I recently had a solo exhibition at Pen Gallery – The Infinite Now. I drew on personal and collective memories to create works that deeply connected with time, flux and the instability of a moment. During my MA, I started exploring time through collaging and fragmenting memories, and the name of the exhibition came from research into the concept of temporality. Temporality is the layered experience of time, past, present and future; it is an infinite series of nows. So, the paintings were created by both hiding and revealing, building and destroying, in a way to reach an infinite perspective of memory. As I’ve built upon my practice, I’ve continued to explore my own memories and after finishing the course, I worked towards an exhibition of eight new pieces for a solo presentation at Paragon Gallery called Out of Body, which opened in August.

Coming out of lockdown, where I’d made all this new work that was different to what I’d been making previously, I felt quite uncertain about where I was going with it all. I had my own studio and found the making process quite isolating, without anyone to discuss painting with. The MA gave me a safe space to experiment, push my practice and find new self-confidence. The course itself has been key to how I consider my processes, themes in my work and the confidence to trust myself in what I'm doing. I’ve also met some amazing people and it's really helped me settle into Bournemouth surrounded by painters and friends. Having a network of people around me has been crucial to my progress, both personally and professionally. It’s really special that I'm connected to creatives who understand what it is to be a painter.

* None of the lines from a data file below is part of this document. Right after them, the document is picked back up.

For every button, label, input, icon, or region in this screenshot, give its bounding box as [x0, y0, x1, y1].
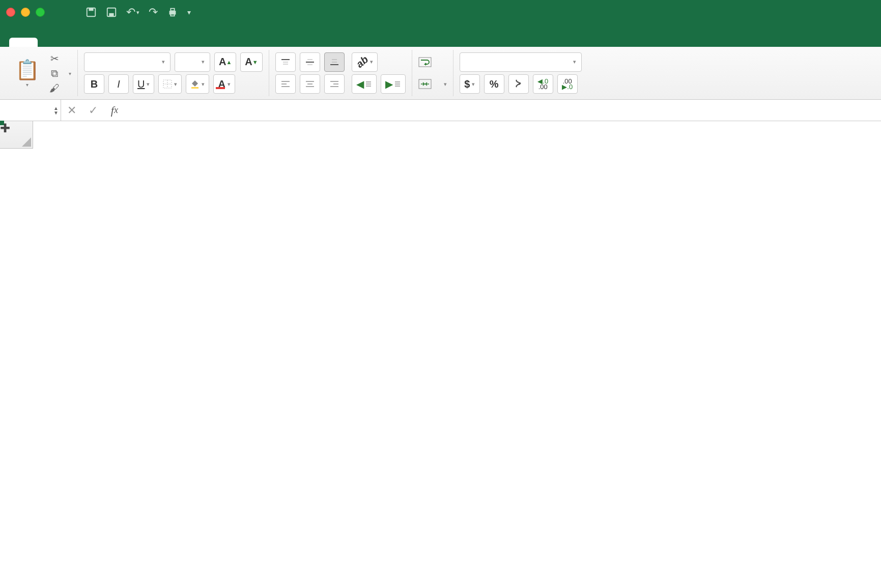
- select-all-corner[interactable]: [0, 121, 33, 149]
- paste-button[interactable]: 📋 ▾: [11, 57, 43, 90]
- font-group: ▾ ▾ A▲ A▼ B I U▾ ▾ ▾ A▾: [78, 50, 269, 96]
- bold-button[interactable]: B: [84, 74, 104, 94]
- save-icon[interactable]: [86, 7, 97, 18]
- quick-access-toolbar: ↶▾ ↷ ▾: [86, 6, 191, 19]
- ribbon: 📋 ▾ ✂ ⧉▾ 🖌 ▾ ▾ A▲ A▼ B I U▾ ▾ ▾: [0, 47, 881, 100]
- save-as-icon[interactable]: [106, 7, 117, 18]
- font-size-select[interactable]: ▾: [175, 52, 210, 72]
- undo-button[interactable]: ↶▾: [126, 6, 139, 19]
- print-icon[interactable]: [167, 7, 178, 18]
- svg-rect-7: [163, 80, 172, 88]
- window-controls: [6, 8, 45, 17]
- format-painter-button[interactable]: 🖌: [48, 82, 71, 94]
- number-group: ▾ $▾ % ⧽ ◀.0.00 .00▶.0: [453, 50, 588, 96]
- fx-button[interactable]: fx: [104, 100, 125, 121]
- comma-style-button[interactable]: ⧽: [508, 74, 529, 94]
- titlebar: ↶▾ ↷ ▾: [0, 0, 881, 24]
- underline-button[interactable]: U▾: [133, 74, 154, 94]
- accept-formula-button[interactable]: ✓: [82, 100, 104, 121]
- tab-review[interactable]: [152, 38, 180, 47]
- wrap-text-button[interactable]: [418, 57, 447, 67]
- ribbon-tabs: [0, 24, 881, 47]
- tab-data[interactable]: [123, 38, 152, 47]
- currency-button[interactable]: $▾: [460, 74, 480, 94]
- tab-page-layout[interactable]: [66, 38, 95, 47]
- wrap-icon: [418, 57, 432, 67]
- alignment-group: ab▾ ◀ ▶: [269, 50, 412, 96]
- increase-indent-button[interactable]: ▶: [381, 74, 406, 94]
- number-format-select[interactable]: ▾: [460, 52, 582, 72]
- copy-icon: ⧉: [48, 68, 61, 79]
- copy-button[interactable]: ⧉▾: [48, 68, 71, 79]
- borders-button[interactable]: ▾: [158, 74, 182, 94]
- tab-home[interactable]: [9, 38, 38, 47]
- customize-qat-button[interactable]: ▾: [187, 8, 191, 16]
- svg-rect-6: [170, 14, 174, 16]
- font-color-button[interactable]: A▾: [213, 74, 235, 94]
- decrease-indent-button[interactable]: ◀: [352, 74, 377, 94]
- merge-center-button[interactable]: ▾: [418, 79, 447, 89]
- percent-button[interactable]: %: [484, 74, 504, 94]
- decrease-decimal-button[interactable]: .00▶.0: [557, 74, 578, 94]
- fill-color-button[interactable]: ▾: [186, 74, 209, 94]
- tab-insert[interactable]: [38, 38, 66, 47]
- tab-view[interactable]: [180, 38, 209, 47]
- align-top-button[interactable]: [275, 52, 296, 72]
- decrease-font-button[interactable]: A▼: [240, 52, 262, 72]
- name-box[interactable]: ▲▼: [0, 100, 61, 121]
- increase-decimal-button[interactable]: ◀.0.00: [533, 74, 553, 94]
- redo-button[interactable]: ↷: [149, 6, 158, 19]
- italic-button[interactable]: I: [108, 74, 129, 94]
- maximize-window-button[interactable]: [36, 8, 45, 17]
- cancel-formula-button[interactable]: ✕: [61, 100, 82, 121]
- align-right-button[interactable]: [324, 74, 345, 94]
- svg-rect-5: [170, 9, 174, 11]
- svg-rect-3: [109, 13, 113, 16]
- minimize-window-button[interactable]: [21, 8, 30, 17]
- scissors-icon: ✂: [48, 52, 61, 65]
- align-center-button[interactable]: [300, 74, 320, 94]
- increase-font-button[interactable]: A▲: [214, 52, 236, 72]
- orientation-button[interactable]: ab▾: [352, 52, 378, 72]
- tab-formulas[interactable]: [95, 38, 123, 47]
- font-name-select[interactable]: ▾: [84, 52, 170, 72]
- align-bottom-button[interactable]: [324, 52, 345, 72]
- close-window-button[interactable]: [6, 8, 15, 17]
- merge-icon: [418, 79, 432, 89]
- clipboard-icon: 📋: [15, 59, 39, 81]
- formula-bar: ▲▼ ✕ ✓ fx: [0, 100, 881, 121]
- wrap-merge-group: ▾: [412, 50, 453, 96]
- cut-button[interactable]: ✂: [48, 52, 71, 65]
- svg-rect-1: [89, 8, 93, 11]
- clipboard-group: 📋 ▾ ✂ ⧉▾ 🖌: [5, 50, 78, 96]
- align-middle-button[interactable]: [300, 52, 320, 72]
- paintbrush-icon: 🖌: [48, 82, 61, 94]
- svg-rect-10: [191, 87, 198, 89]
- align-left-button[interactable]: [275, 74, 296, 94]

When you first start the course, try not to hold onto the work you were making before. In the first few modules, try everything. Experiment and be willing to fail. Be open to being surprised and allow yourself to navigate through the course. Connect with your classmates; talk, discuss and embrace the journey. Persevere, as you won't like everything you’re making, but trust that you’re being guided by professionals who have years of experience. It's not always easy, but take risks – it’ll help you grow. Also, make use of the studio. Not all painting courses offer a studio space and when you leave the course, studios can be expensive. I'm not saying you have to be in there every day; the studio is also outside, in your mind and in seeing exhibitions, researching and thinking. But having a commitment to your practice is important.